Real Madrid's Supposed New Beginning is Turning into Déjà Vu 2008-2009

Khalid KhanCorrespondent IApril 15, 2010

SANTANDER, SPAIN - APRIL 04:  Cristiano Ronaldo of Real Madrid points to the corner flag during the La Liga match between Racing Santander and Real Madrid at El Sardinero stadium on April 4, 2010 in Santander, Spain.  (Photo by Denis Doyle/Getty Images)
Denis Doyle/Getty Images

So many hopes were pinned on the current team winning trophies and head coach Manuel Pellegrini turning them into a squad capable of playing a fast, offensive, and attractive game with an emphasis on teamwork instead of individualistic luster.

However, Real Madrid have been nothing but big disappointments. First, Copa del Rey became a lost cause against Alcorcón, then they lost in the Champions League against Lyon, and now after a defeat in the second and last El Clásico of the season against Barcelona, there is little, if any, hope that Real Madrid can still win the La Liga title.

Barcelona president Joan Laporta has already, though guardedly, proclaimed El Clásico victory as a "major blow to Real Madrid's morale."

Last season El Madrid, under Juande Ramos, collected 52 points from the available 54 to stay in the title race before the second El Clásico at Santiago Bernabéu. They could have used the opportunity to close the gap on Barcelona to a tantalizingly one point. But after losing El Clásico 2-6 at home, they seemed to lose all motivation, momentum, and maybe professionalism in going the distance.

Without putting up a fight, they lost all subsequent games and handed the La Liga title cheaply to Barcelona, who quite interestingly also failed to win all of their last four games with two draws and two losses.

The current season began with a massive infusion of talent at the cost of hundreds of millions of Euros. The expectations were sky-high in Spain and around the world amongst Madridistas.

Still, it was always going to be a misplaced conception to expect this team to become a cohesive unit, perform, dominate, and comprehensively and convincingly win from day one.

The spectacular project choked up against big teams like Barcelona and Sevilla in La Liga and against AC Milan and Lyon in the Champions League.

In the last-gasp race for silverware this season, Madrid will have to show drive, mental toughness, teamwork, and a winning mentality instead of giving up like last season in the remaining seven La Liga games. 

If they want to exonerate themselves as honest professionals in the eyes of their fans, that starts with Almeria tonight

The team not only has to catch up to Barcelona, an extremely difficult task in itself because of their massive 80 point haul in 31 games, but also has to bypass them to win La Liga.

Despite such an ominous assignment ahead, Cristiano Ronaldo (the face of the spectacular project) is optimistic saying that, "Barcelona was far superior, but we have to pick ourselves up because there are seven games left."

It would be unfair to pinpoint just the head coach or team alone for the situation Real Madrid are presently in.

For his part, El Ingeniero, Pellegrini, has still not been able to successfully instill a distinct soccer philosophy in the Real Madrid team.
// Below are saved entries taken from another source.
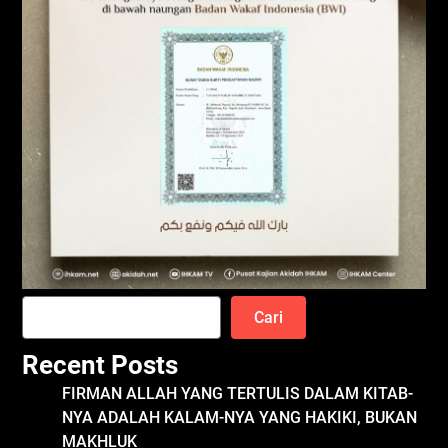
Cari
Recent Posts
FIRMAN ALLAH YANG TERTULIS DALAM KITAB-
NYA ADALAH KALAM-NYA YANG HAKIKI, BUKAN
MAKHLUK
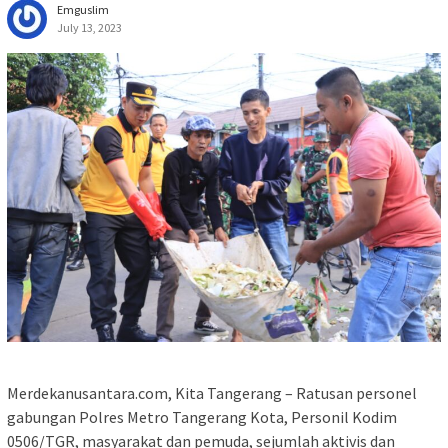
Emguslim
July 13, 2023
Merdekanusantara.com, Kita Tangerang – Ratusan personel
gabungan Polres Metro Tangerang Kota, Personil Kodim
0506/TGR, masyarakat dan pemuda, sejumlah aktivis dan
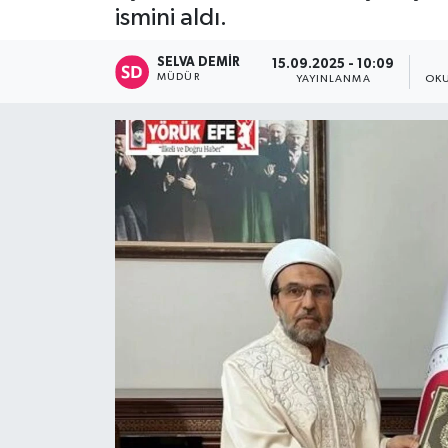
ismini aldı.
SELVA DEMIR
15.09.2025 - 10:09
MÜDÜR
YAYINLANMA
OKU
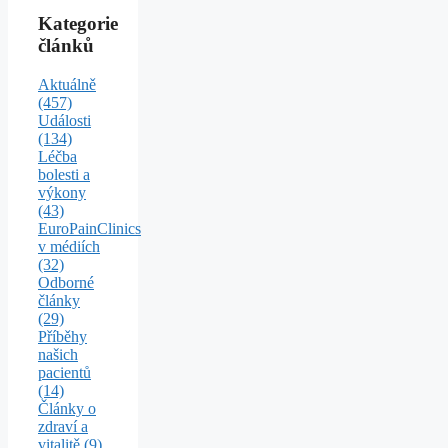
Kategorie
článků
Aktuálně
(457)
Události
(134)
Léčba
bolesti a
výkony
(43)
EuroPainClinics
v médiích
(32)
Odborné
články
(29)
Příběhy
našich
pacientů
(14)
Články o
zdraví a
vitalitě
(9)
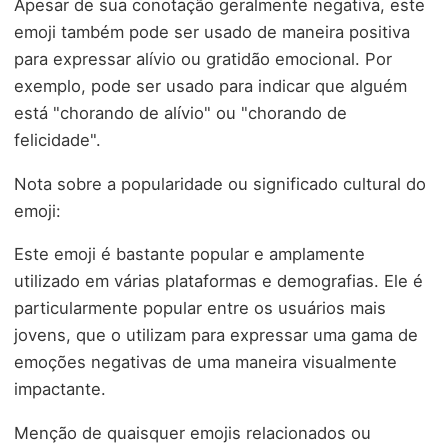
Apesar de sua conotação geralmente negativa, este
emoji também pode ser usado de maneira positiva
para expressar alívio ou gratidão emocional. Por
exemplo, pode ser usado para indicar que alguém
está "chorando de alívio" ou "chorando de
felicidade".
Nota sobre a popularidade ou significado cultural do
emoji:
Este emoji é bastante popular e amplamente
utilizado em várias plataformas e demografias. Ele é
particularmente popular entre os usuários mais
jovens, que o utilizam para expressar uma gama de
emoções negativas de uma maneira visualmente
impactante.
Menção de quaisquer emojis relacionados ou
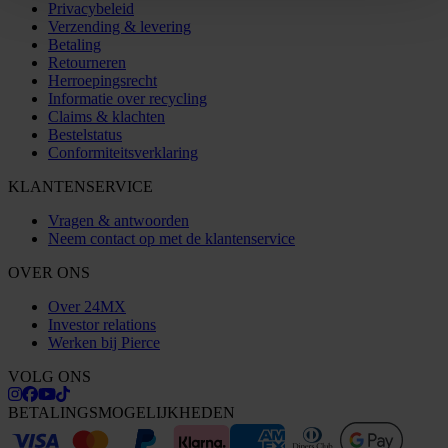
Privacybeleid
Verzending & levering
Betaling
Retourneren
Herroepingsrecht
Informatie over recycling
Claims & klachten
Bestelstatus
Conformiteitsverklaring
KLANTENSERVICE
Vragen & antwoorden
Neem contact op met de klantenservice
OVER ONS
Over 24MX
Investor relations
Werken bij Pierce
VOLG ONS
BETALINGSMOGELIJKHEDEN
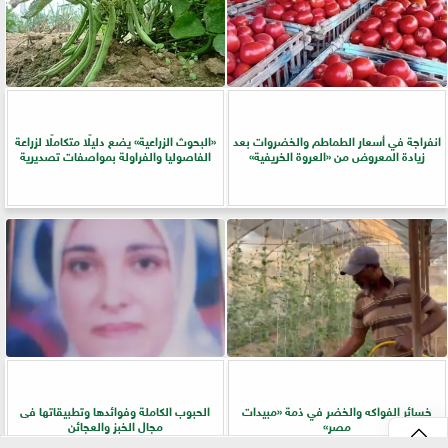
انفراجة في أسعار الطماطم والخضروات بعد
​«البحوث الزراعية» يضع دليلًا متكاملًا لزراعة
زيادة المعروض من «العروة الخريفية»
الفاصوليا والفراولة بمواصفات تصديرية
خسائر الفواكه والخضر في ذمة «مبيدات
الحبوب الكاملة وفوائدها وتطبيقاتها فى
مصر»
مجال الخبز والعجائن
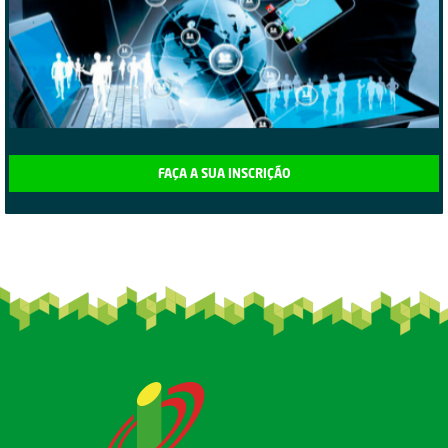
FAÇA A SUA INSCRIÇÃO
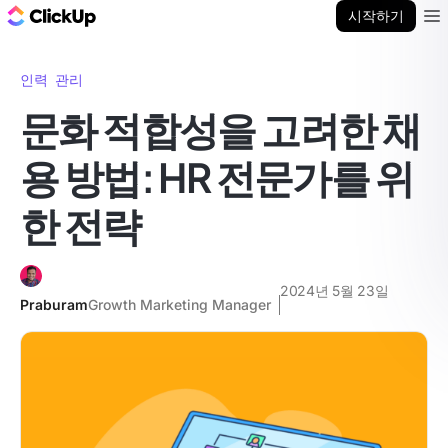
ClickUp 블로그
시작하기
Ope
인력 관리
문화 적합성을 고려한 채
용 방법: HR 전문가를 위
한 전략
2024년 5월 23일
Praburam
Growth Marketing Manager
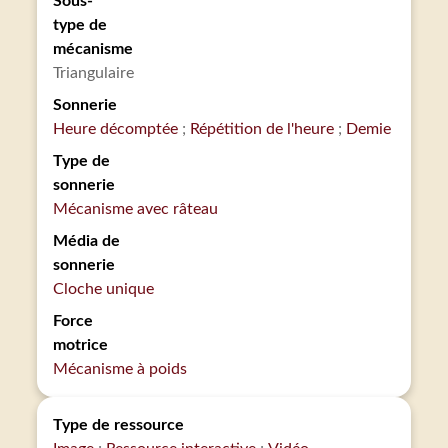
Sous-
type de
mécanisme
Triangulaire
Sonnerie
Heure décomptée
Répétition de l'heure
Demie
Type de
sonnerie
Mécanisme avec râteau
Média de
sonnerie
Cloche unique
Force
motrice
Mécanisme à poids
Type de ressource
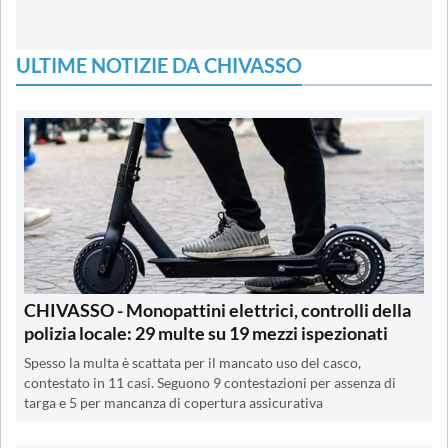
ULTIME NOTIZIE DA CHIVASSO
CHIVASSO - Monopattini elettrici, controlli della
polizia locale: 29 multe su 19 mezzi ispezionati
Spesso la multa è scattata per il mancato uso del casco,
contestato in 11 casi. Seguono 9 contestazioni per assenza di
targa e 5 per mancanza di copertura assicurativa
At the same time he has made mistakes in crucial games (especially in the midfield) like Lyon and Barcelona that saw them crash out of Champions League and now perhaps from La Liga title chase.

Lack of collaboration between Cristiano Ronaldo and Gonzalo Higuaín is also hurting Real Madrid upfront because Ronaldo wants to take all the attention (and penalties) while Higuaín seems to want to make himself prominent from his somewhat selfish offensive partner.

Kaká and Karim Benzema have failed to successfully integrate into the team and live up to their full potential and preseason hype.

Despite all the failures, to ensure continuity major upheavals need to be avoided and it would be another disaster if the powers that be at El Madrid choose to fire Pellegrini at the end of the season.

His firing would take the club back to square one and a new coach would have to start the process all over again. He would have to sell existing players and buy new ones to accommodate his coaching style.

For now it is reassuring that Jorge Valdano, club Director General and right-hand man of Florentino Pérez, has come out and said that “…the team has the obligation to take these seven matches as if they were seven finals…The coach has all of our support."

Well, maybe for now at the least. We hope.